▸ **To do**:
Go through the listing and pick out each line with the word "рисунок" in it.

== == ==

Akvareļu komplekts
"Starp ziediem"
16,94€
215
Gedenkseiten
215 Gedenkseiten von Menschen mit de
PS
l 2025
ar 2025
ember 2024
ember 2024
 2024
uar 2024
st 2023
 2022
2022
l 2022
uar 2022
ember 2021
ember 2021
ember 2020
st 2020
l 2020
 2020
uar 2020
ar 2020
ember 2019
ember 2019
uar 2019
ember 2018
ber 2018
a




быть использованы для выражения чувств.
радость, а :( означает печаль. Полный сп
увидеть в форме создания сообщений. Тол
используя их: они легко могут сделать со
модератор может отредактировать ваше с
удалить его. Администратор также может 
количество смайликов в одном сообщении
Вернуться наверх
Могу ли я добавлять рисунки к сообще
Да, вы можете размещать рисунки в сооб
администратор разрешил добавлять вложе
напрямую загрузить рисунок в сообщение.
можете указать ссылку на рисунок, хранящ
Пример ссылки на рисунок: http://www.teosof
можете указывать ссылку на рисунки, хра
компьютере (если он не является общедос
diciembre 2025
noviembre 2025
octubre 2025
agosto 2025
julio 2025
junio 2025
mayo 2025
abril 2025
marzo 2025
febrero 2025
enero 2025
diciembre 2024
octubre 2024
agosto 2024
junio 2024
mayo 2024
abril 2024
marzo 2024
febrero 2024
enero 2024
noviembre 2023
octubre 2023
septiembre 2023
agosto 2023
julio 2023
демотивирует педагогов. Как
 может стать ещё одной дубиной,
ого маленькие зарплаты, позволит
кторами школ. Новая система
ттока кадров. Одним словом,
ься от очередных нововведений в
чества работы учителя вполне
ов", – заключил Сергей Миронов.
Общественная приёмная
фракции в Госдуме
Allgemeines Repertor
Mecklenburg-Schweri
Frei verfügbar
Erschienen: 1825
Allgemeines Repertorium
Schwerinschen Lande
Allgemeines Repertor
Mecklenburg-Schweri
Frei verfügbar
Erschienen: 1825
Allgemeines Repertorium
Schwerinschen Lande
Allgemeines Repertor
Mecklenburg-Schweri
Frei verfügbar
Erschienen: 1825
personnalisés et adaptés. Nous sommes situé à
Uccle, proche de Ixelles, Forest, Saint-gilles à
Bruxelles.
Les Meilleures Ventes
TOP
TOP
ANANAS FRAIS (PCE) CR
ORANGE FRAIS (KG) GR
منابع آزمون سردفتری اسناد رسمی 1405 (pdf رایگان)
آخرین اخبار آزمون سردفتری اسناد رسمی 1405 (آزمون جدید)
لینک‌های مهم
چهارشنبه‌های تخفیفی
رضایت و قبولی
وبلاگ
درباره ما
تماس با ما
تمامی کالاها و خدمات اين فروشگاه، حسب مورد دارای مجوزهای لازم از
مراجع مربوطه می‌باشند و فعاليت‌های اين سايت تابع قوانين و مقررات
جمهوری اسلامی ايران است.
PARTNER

== == ==

▸ **Reply to the exercise**:
напрямую загрузить рисунок в сообщение.
можете указать ссылку на рисунок, хранящ
Пример ссылки на рисунок: http://www.teosof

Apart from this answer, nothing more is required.